Tom Foley is the new punter for Northern Illinois who currently rank No. 77 overall in net average (38.1). Both Tulsa and Vanderbilt were able to find success in the return game. Kentucky could have a big advantage with Tayvion Robinson back deep.
To this point, NIU has been very inefficient in the return game as the Huskies also miss Trayvon Rudolph (25.1 yards per kick returns) in the third phase. Kentucky could make a big impact in the third phase as the SEC team’s returners seem to give the Cats an edge in the kicking game.
Keys to Victory
— Kentucky seems committed to establishing the ground game this week, but the Cats must not move too far away from the offense’s biggest strength.

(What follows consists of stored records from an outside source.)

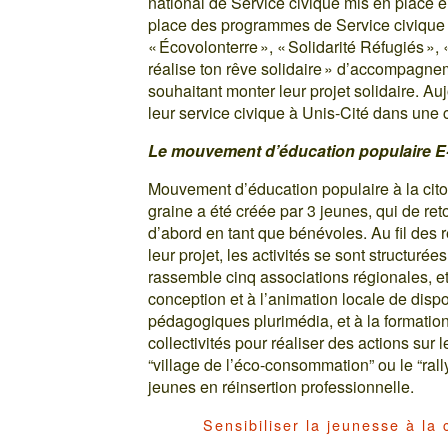
national de Service civique mis en place 
place des programmes de Service civique «
« Écovolonterre », « Solidarité Réfugiés »
réalise ton rêve solidaire » d’accompagnem
souhaitant monter leur projet solidaire. Au
leur service civique à Unis-Cité dans une 
Le mouvement d’éducation populaire E
Mouvement d’éducation populaire à la cito
graine a été créée par 3 jeunes, qui de ret
d’abord en tant que bénévoles. Au fil des
leur projet, les activités se sont structur
rassemble cinq associations régionales, et 
conception et à l’animation locale de disposi
pédagogiques plurimédia, et à la formatio
collectivités pour réaliser des actions sur le
“village de l’éco-consommation” ou le “rall
jeunes en réinsertion professionnelle.
Sensibiliser la jeunesse à la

Will Levis is playing at a high level right now, and Northern Illinois has one of the worst pass defenses in college football this season. Offensive coordinator Rich Scangarello needs to let QB1 cook on Friday night.
— If Rocky Lombardi can go, this could be a surprising challenge for the Kentucky defense. NIU’s offensive line is very good in pass protection, and when things do break down, the Michigan State transfer can make some highlight plays off-script. The secondary’s discipline could be challenged by a mobile Lombardi who can make an assortment of throws on the run.
— In the last two games, Kentucky has gotten off to a very slow start on offense. It has taken the Cats multiple drives to find some rhythm and put together a scoring drive. That needs to change soon. Facing a bad defense, UK needs to put together a good opening script and execute it early. A quick score could set the tone and give the Cats a clear runway to a double-digit win.
— Kentucky’s defense has been downright awesome against the run to this point of the season. The Cats have allowed a stingy 28.6 percent rush success rate with a 16.5 percent stuff rate. However, teams have been able to pop some big runs. As long as NIU is one-dimensional they should have difficulties moving the football. Brad White needs his defense to stop the run but also try to limit the explosives as teams have collected three rushes of 20-plus. With a huge challenge coming up against an explosive Ole Miss rushing attack, Kentucky needs to show running that ball 40-plus times in a game won’t be a recipe for success. Not letting NIU get loose on a big run or a short screen would be a good step in the right direction.